> SOURCE DATA:
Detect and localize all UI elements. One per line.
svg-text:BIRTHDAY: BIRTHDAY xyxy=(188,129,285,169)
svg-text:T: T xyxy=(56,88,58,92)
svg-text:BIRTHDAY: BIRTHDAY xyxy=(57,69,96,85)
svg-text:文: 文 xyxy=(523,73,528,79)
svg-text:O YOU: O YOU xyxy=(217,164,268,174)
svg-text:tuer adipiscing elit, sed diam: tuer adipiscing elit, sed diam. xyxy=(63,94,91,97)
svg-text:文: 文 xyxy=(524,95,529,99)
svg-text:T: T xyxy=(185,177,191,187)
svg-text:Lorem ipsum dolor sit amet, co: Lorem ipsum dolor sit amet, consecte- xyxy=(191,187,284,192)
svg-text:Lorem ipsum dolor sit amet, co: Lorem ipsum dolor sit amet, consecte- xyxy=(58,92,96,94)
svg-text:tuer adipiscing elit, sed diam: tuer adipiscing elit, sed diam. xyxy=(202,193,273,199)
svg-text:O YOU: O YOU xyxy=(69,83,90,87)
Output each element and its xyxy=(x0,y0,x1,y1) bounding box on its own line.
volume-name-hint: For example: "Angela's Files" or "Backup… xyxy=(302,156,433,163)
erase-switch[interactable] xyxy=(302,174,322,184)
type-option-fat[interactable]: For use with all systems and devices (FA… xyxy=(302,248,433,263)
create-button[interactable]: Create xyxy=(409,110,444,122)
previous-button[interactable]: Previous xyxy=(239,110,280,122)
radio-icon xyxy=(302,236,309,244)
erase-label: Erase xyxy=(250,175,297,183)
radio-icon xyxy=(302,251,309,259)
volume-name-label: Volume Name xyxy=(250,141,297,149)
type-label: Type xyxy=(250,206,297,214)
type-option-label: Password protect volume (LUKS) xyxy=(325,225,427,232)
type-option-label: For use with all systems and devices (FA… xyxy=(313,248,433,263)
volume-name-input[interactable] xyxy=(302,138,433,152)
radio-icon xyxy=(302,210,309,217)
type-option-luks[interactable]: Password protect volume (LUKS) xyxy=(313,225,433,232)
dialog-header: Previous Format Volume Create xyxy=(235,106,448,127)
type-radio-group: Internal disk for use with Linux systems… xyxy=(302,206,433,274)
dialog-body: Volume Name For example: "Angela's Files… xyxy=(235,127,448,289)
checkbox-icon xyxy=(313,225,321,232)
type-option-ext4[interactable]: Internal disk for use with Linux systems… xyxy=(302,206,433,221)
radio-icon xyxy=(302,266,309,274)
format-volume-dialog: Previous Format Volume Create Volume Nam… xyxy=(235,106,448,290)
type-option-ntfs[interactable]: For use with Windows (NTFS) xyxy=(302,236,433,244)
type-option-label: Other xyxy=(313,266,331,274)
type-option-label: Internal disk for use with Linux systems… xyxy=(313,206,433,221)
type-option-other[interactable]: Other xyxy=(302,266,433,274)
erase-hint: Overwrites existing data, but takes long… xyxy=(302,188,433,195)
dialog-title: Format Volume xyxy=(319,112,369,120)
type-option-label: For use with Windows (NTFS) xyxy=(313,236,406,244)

> INSTRUCTIONS TO FOLLOW:
Copy out all the records exactly.

> REPLY:
Detect and localize all UI elements. One per line.
svg-text:BIRTHDAY: BIRTHDAY xyxy=(188,129,285,169)
svg-text:T: T xyxy=(56,88,58,92)
svg-text:BIRTHDAY: BIRTHDAY xyxy=(57,69,96,85)
svg-text:文: 文 xyxy=(523,73,528,79)
svg-text:O YOU: O YOU xyxy=(217,164,268,174)
svg-text:tuer adipiscing elit, sed diam: tuer adipiscing elit, sed diam. xyxy=(63,94,91,97)
svg-text:文: 文 xyxy=(524,95,529,99)
svg-text:T: T xyxy=(185,177,191,187)
svg-text:Lorem ipsum dolor sit amet, co: Lorem ipsum dolor sit amet, consecte- xyxy=(191,187,284,192)
svg-text:Lorem ipsum dolor sit amet, co: Lorem ipsum dolor sit amet, consecte- xyxy=(58,92,96,94)
svg-text:tuer adipiscing elit, sed diam: tuer adipiscing elit, sed diam. xyxy=(202,193,273,199)
svg-text:O YOU: O YOU xyxy=(69,83,90,87)
Output each element and its xyxy=(x0,y0,x1,y1) bounding box on its own line.
volume-name-hint: For example: "Angela's Files" or "Backup… xyxy=(302,156,433,163)
erase-switch[interactable] xyxy=(302,174,322,184)
type-option-fat[interactable]: For use with all systems and devices (FA… xyxy=(302,248,433,263)
create-button[interactable]: Create xyxy=(409,110,444,122)
previous-button[interactable]: Previous xyxy=(239,110,280,122)
radio-icon xyxy=(302,236,309,244)
erase-label: Erase xyxy=(250,175,297,183)
radio-icon xyxy=(302,251,309,259)
volume-name-label: Volume Name xyxy=(250,141,297,149)
type-label: Type xyxy=(250,206,297,214)
type-option-label: Password protect volume (LUKS) xyxy=(325,225,427,232)
type-option-label: For use with all systems and devices (FA… xyxy=(313,248,433,263)
volume-name-input[interactable] xyxy=(302,138,433,152)
radio-icon xyxy=(302,210,309,217)
type-option-luks[interactable]: Password protect volume (LUKS) xyxy=(313,225,433,232)
dialog-header: Previous Format Volume Create xyxy=(235,106,448,127)
type-radio-group: Internal disk for use with Linux systems… xyxy=(302,206,433,274)
dialog-body: Volume Name For example: "Angela's Files… xyxy=(235,127,448,289)
checkbox-icon xyxy=(313,225,321,232)
type-option-ext4[interactable]: Internal disk for use with Linux systems… xyxy=(302,206,433,221)
radio-icon xyxy=(302,266,309,274)
format-volume-dialog: Previous Format Volume Create Volume Nam… xyxy=(235,106,448,290)
type-option-ntfs[interactable]: For use with Windows (NTFS) xyxy=(302,236,433,244)
type-option-label: Other xyxy=(313,266,331,274)
type-option-label: Internal disk for use with Linux systems… xyxy=(313,206,433,221)
type-option-other[interactable]: Other xyxy=(302,266,433,274)
erase-hint: Overwrites existing data, but takes long… xyxy=(302,188,433,195)
dialog-title: Format Volume xyxy=(319,112,369,120)
type-option-label: For use with Windows (NTFS) xyxy=(313,236,406,244)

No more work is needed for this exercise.